Home Cosmetic Science Talk Formulating Understanding pH Buffers & pH Adjustments in Skin Care Formulations

  • Understanding pH Buffers & pH Adjustments in Skin Care Formulations

    Posted by JSharp93 on April 29, 2020 at 12:53 pm

    Hello Everone,

    I trust you are all well and keeping safe during these uncertain times.

    Having had more spare time on my hand I have decided to revisit my old notes taken during my Cosmetic Science Diploma, in the attempt to better understand cosmetic formulation.

    I am trying to understand how to go about stabilising the pH of a skin care formulation. From my old reference books I understand that one would use a pH Buffer to stabilise and maintain a products pH. These buffers consist of an acid such as Citric Acid and a corresponding base; in the case of Citric Acid you would use Sodium Citrate. My question is how, would you go about formulating with a buffer? Is there a set % you would require to use in order to have a obtain the desired pH? At what stage would you add the pH buffer?
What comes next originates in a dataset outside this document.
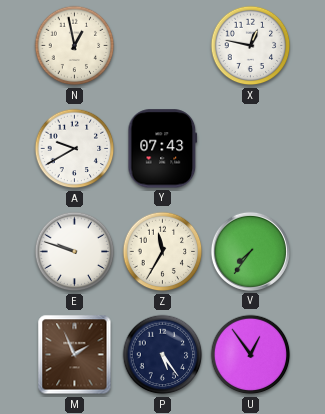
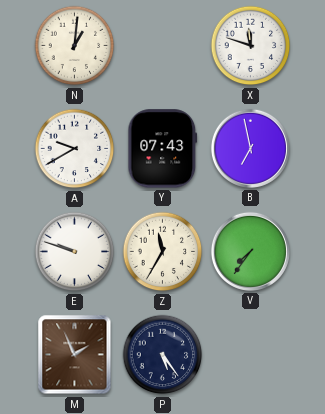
N: 12:58 -> 1:01
X: 12:47 -> 11:48
B: none -> 6:58
U: 12:54 -> none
    For example, if I was formulating a Toner product that requires a final pH of 5.5 how might I go about achieving this pH and how might I stabilise said pH?

    Apologies for all the questions but any help would be much appreciated.

    JSharp93 replied 3 years, 11 months ago 2 Members · 2 Replies
  • 2 Replies
  • EVchem

    April 29, 2020 at 5:56 pm

    There was a very recent post on this topic 

    Basically if you know what pH you want your formula to be you can select a buffer that has a range encompassing your selected pH. Citric acid should be fine for 5.5, and with a little base (sodium hydroxide would work well) you can create the sodium citrate in situ.  

    So make your toner and adjust pH at the end using a combination of your acid and base. You would then check the sample over a period of time to see if the buffer remains effective

  • JSharp93

    April 30, 2020 at 2:00 pm

    Thank you very much for your help EVchem.